Можно думать, что и все ересиархи и основатели расколов были в состоянии прелести.
Поскольку неверие базируется на гордости и самообольщении, то и все потерявшие веру атеисты являются также состоящими в обмане от тёмной силы – т. е. в прелести и, как больные душевно, заслуживают горестного сочувствия в своем бедственном состоянии.
Но повторяем, не только иноки и аскеты, самочинно берущие для себя подвиги, могут впадать в прелесть, но и для всякого христианина в миру, стоящего одиноко, без послушания духовным отцам, всегда имеется опасность впасть в прелесть в той или иной форме, и в той или иной степени.
Еще более категорично о всеобщей порче и прелести говорит святитель Игнатий Брянчанинов, который пишет: «Прелесть,
Св. отцы различают при этом два рода духовной прелести в её крайнем развитии.
Первый вид – это когда человек начинает воображать, что он видит Господа, Божию Матерь, ангелов, духов и считает себя достойным таких видений.
Второй род прелести – это когда человек возомнит о себе, что он высокой духовной жизни, что он необычайный постник, прозорливец, чудотворец, что он способен нести большие подвиги, что он призван учить и руководить людьми. Этот род прелести называется «мнением», потому что в этом случае человек мнит о себе.

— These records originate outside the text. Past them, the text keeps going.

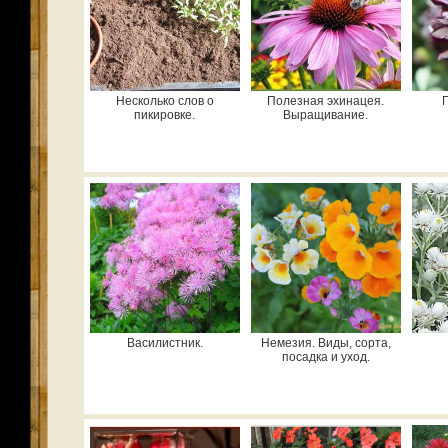
Несколько слов о
Полезная эхинацея.
пикировке.
Выращивание.
Василистник.
Немезия. Виды, сорта,
посадка и уход.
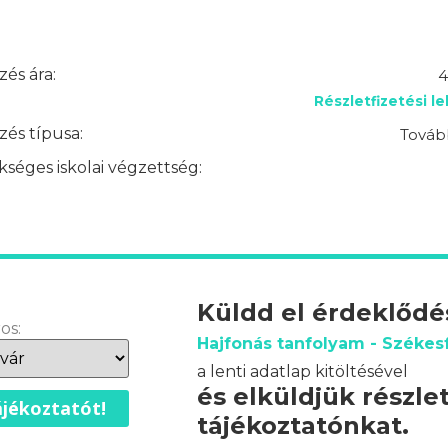
és ára:
4
Részletfizetési l
és típusa:
Továb
séges iskolai végzettség:
Küldd el érdeklőd
os:
Hajfonás tanfolyam - Székes
a lenti adatlap kitöltésével
és elküldjük részle
jékoztatót!
tájékoztatónkat.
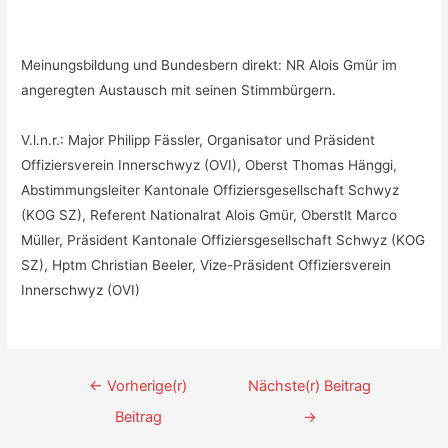
Meinungsbildung und Bundesbern direkt: NR Alois Gmür im
angeregten Austausch mit seinen Stimmbürgern.
V.l.n.r.: Major Philipp Fässler, Organisator und Präsident
Offiziersverein Innerschwyz (OVI), Oberst Thomas Hänggi,
Abstimmungsleiter Kantonale Offiziersgesellschaft Schwyz
(KOG SZ), Referent Nationalrat Alois Gmür, Oberstlt Marco
Müller, Präsident Kantonale Offiziersgesellschaft Schwyz (KOG
SZ), Hptm Christian Beeler, Vize-Präsident Offiziersverein
Innerschwyz (OVI)
Beitrags-
←
Vorherige(r)
Nächste(r) Beitrag
Navigation
Beitrag
→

Всякий род духовной прелести есть, однако же, пагубнейшее состояние нашего духа. Оно основывается на духовной гордости человека. Чтобы избежать прелести, надо иметь покаянное чувство, смирение, соединенное со страхом Божиим.
Начало прелести можно узнать по следующим признакам:
1) Самонадеянность, самочиние, нежелание подчинять свою волю старцу или духовному отцу и авторитету церковного сознания.

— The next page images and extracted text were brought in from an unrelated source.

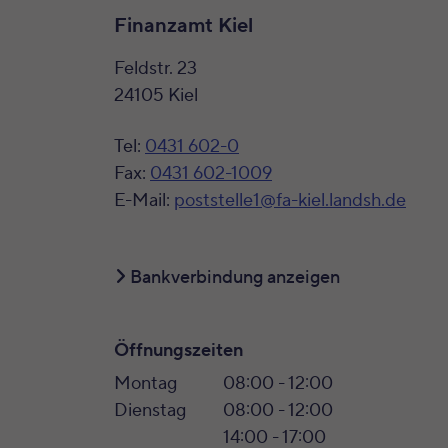
Finanzamt Kiel
Feldstr. 23
24105 Kiel
Tel:
0431 602-0
Fax:
0431 602-1009
E-Mail:
poststelle1@fa-kiel.landsh.de
Bankverbindung anzeigen
Öffnungszeiten
Montag
08:00 - 12:00
Dienstag
08:00 - 12:00
14:00 - 17:00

2) Устремление на себя – «эгоцентризм» или «автоэротизм» (эгоизм) – с отсутствием любви, мягкости и снисходительности к окружающим их (за исключением, может быть, наиболее близких по плоти родных).
3) Фиксация своего внимания на отдельных положениях (мыслях) из духовной области, которыми обольщенные преимущественно и руководствуются в жизни, пренебрегая основными заповедями Господа и учением Церкви. При этом эти мысли могут быть взяты и из Св. Писания, но в отрыве от общего духа Св. Евангелия. Они тогда уводят прельщенного от основных добродетелей – любви, смирения, послушания и кротости.
Как предохранить себя от прелести?
1) Очевидно, что самым радикальным средством является – быть в послушании старцу или духовному отцу, и; при невозможности иметь их – руководствоваться мнением и советами тех из христиан, которые преуспели в духовной мудрости.
2) Вместе с тем, каждому из христиан надо изучать Священное Писание и творения Св. Отцов Церкви.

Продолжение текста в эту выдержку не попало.